El éxito de Kitazawa, que en buena parte deriva de la inspiración en tiras americanas como The Katzenjammer Kids o Mutt & Jeff, provoca el primer gran estallido de popularidad del cómic en Japón. Rebautizados los cartoons por el propio Kitazawa como «mangas», multitud de autores surgen durante los veinte años posteriores, aprovechando los aires de libertad que se dan en el país bajo la fachada de la modernidad. Así, el manga infantil y más inocente comienza a dar pasos de gigante en su popularidad bajo las cabeceras de editoriales como Kodansha, pero también el cómic satírico del siglo anterior continúa su evolución crítica con la sociedad de su tiempo, llegando a incluir mensajes completamente marxistas y revolucionarios que no le harían ni pizca de gracia a la incipiente dictadura militar que acabaría haciéndose con el control del país a finales de los años veinte, comenzando una represión demoledora que duraría hasta el final de la Segunda Guerra Mundial. Nada quedaría de aquellos autores críticos con el poder, comunistas, libertarios y hasta picantones sobre los que el régimen habría pasado por encima, torturándolos y obligándolos al destierro profesional cuando no al literal. El que no se uniera al régimen y apoyara fanáticamente el esfuerzo bélico no tenía lugar en el mundo del manga ni en las editoriales que lo publicaban, con lo que una generación quedó completamente condicionada y mermada por la dictadura.

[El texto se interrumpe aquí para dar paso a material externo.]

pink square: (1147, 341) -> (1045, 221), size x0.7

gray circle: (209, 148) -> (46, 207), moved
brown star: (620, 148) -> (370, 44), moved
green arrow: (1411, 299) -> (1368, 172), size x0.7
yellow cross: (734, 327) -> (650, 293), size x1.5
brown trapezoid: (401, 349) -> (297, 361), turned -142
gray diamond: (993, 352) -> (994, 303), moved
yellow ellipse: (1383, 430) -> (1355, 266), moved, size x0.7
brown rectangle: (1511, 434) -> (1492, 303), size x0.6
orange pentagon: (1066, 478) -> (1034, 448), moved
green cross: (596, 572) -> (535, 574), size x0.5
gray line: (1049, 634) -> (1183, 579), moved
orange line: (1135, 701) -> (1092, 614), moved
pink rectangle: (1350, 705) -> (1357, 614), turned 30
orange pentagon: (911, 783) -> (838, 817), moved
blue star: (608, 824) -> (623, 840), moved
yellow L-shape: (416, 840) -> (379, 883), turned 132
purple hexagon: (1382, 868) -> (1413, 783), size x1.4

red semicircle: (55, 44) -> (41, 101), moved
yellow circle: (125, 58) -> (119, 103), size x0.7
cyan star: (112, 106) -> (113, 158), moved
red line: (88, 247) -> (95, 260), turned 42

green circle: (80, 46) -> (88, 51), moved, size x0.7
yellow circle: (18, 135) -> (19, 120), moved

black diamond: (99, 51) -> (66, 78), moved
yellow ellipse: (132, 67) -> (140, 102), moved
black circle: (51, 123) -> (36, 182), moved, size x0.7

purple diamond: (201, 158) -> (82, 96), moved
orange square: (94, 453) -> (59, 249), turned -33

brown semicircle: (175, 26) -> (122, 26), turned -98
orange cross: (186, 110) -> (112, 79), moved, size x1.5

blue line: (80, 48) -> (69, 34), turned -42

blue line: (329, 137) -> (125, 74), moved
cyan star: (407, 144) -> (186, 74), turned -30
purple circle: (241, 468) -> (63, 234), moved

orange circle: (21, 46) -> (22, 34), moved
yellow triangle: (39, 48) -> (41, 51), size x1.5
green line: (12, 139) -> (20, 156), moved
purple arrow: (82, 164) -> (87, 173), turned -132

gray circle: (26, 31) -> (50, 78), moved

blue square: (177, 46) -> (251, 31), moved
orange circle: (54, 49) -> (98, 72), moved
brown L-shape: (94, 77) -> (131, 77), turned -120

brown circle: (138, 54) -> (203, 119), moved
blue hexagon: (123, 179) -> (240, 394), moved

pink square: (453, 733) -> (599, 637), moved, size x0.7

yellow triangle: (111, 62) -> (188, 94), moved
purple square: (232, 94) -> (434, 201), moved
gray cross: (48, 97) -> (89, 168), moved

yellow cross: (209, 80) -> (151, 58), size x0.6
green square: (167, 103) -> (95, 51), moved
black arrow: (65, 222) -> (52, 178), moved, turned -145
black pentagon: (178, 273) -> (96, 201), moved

Tras la guerra, las editoriales de manga se encontraron una situación desoladora en la que los potenciales lectores no tenían dinero para comprar sus productos, con lo que se empezaron a abrir camino multitud de pequeñas editoriales independientes que vendían publicaciones más pequeñas, de papel monstruosamente malo y barato. Los autores, novatos en su mayoría, apenas cobraban pero tenían una libertad creativa total y absoluta, con lo que una nueva generación empezó a destacar y para 1947 un joven estudiante de medicina llamado Osamu Tezuka publica «La Nueva Isla del Tesoro» (Shin Takarajima), un cómic guionizado por Shichima Sakai que se convierte en el primer gran éxito del cómic japonés tras la guerra. En Japón seguía siendo la era Showa, pero en el mundo del manga había comenzado la era del Dios del Manga.